What Jefferson Really Meant

As a slaveowner, Jefferson exposed himself to a charge of supreme hypocrisy for all eternity when he proclaimed that it was self-evident that all men were created equal. At first glance, equality does not appear to be essential to his overall argument for American independence. Why did he say it?

At the time, Americans were second class subjects of the British crown; after all, what was the point for the mother country in having colonies if you couldn’t exploit them? I think the equality argument was primarily intended to address that issue. In a sense, that is what the Revolution was all about; if you accepted the notion that there was such a thing as an “American” (given the ethnic and religious composition of the colonial population relative to the mother country and the very different nature of the land, there was), he was surely entitled to the same rights of self-determination as anyone in Great Britain.

In other words, it was an argument against imperialism. Happy Independence Day!

Imagining British America: Economic Growth

What was the point in having colonies? The Navigation Acts made that clear; the American colonies were supposed to provide a guaranteed supply of critical raw materials to the mother country, and to buy British manufactured goods. In short, the colonies existed to serve Great Britain; the colonists were second class citizens, both politically and economically. If the Revolution had failed, would that have changed?

There would have been plenty of smuggling, to be sure; the British didn’t have the resources to stop it. But there would have been no tariff, and far less manufacturing. As noted in my previous post, progress towards the single American market would have been much slower. Finally, American exports with the rest of the world would have been limited, which would have damaged American merchants. You can, therefore, attribute much of America’s economic growth to the success of the Revolution.

A Major Question for the Left

Biden now resembles FDR in one respect–his policy initiatives are being frustrated by a right-wing Supreme Court. The Court’s enthusiasm for the major questions doctrine pretty well guarantees that this trend will continue. What will Biden do about it?

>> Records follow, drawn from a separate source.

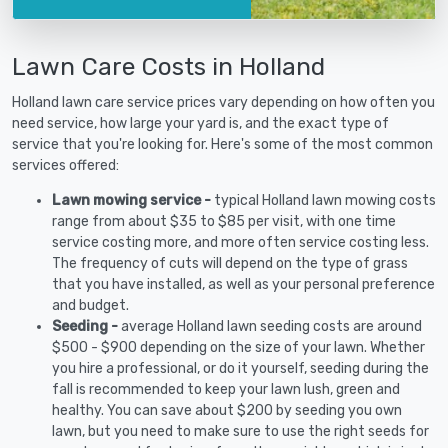
Lawn Care Costs in Holland
Holland lawn care service prices vary depending on how often you
need service, how large your yard is, and the exact type of
service that you're looking for. Here's some of the most common
services offered:
Lawn mowing service -
typical Holland lawn mowing costs
range from about $35 to $85 per visit, with one time
service costing more, and more often service costing less.
The frequency of cuts will depend on the type of grass
that you have installed, as well as your personal preference
and budget.
Seeding -
average Holland lawn seeding costs are around
$500 - $900 depending on the size of your lawn. Whether
you hire a professional, or do it yourself, seeding during the
fall is recommended to keep your lawn lush, green and
healthy. You can save about $200 by seeding you own
lawn, but you need to make sure to use the right seeds for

Supreme Court reform will not be a centerpiece of his 2024 campaign, because he will be portraying himself as the true institutional conservative in the race, while the GOP nominee will be a dangerous right-wing extremist. For progressives, however, the issue will not go away, because the combination of the filibuster and major questions makes it impossible for them to implement their policy objectives through either legislation or administrative action. Look for Supreme Court reform to be a major topic of discussion from Democratic presidential candidates between 2024 and 2028.

Imagining British America: Single Market

The British government regulated the actions of the thirteen colonies as thirteen separate legal and political entities. There were no legal ties connecting them. Given the size of British America and the primitive nature of transportation and communication facilities, the absence of a single market was not particularly important at the time of the Revolution. But what would have happened with the invention of the steamboat and the locomotive? Would the British government have done anything to expedite the movement of goods and services across colonial boundaries?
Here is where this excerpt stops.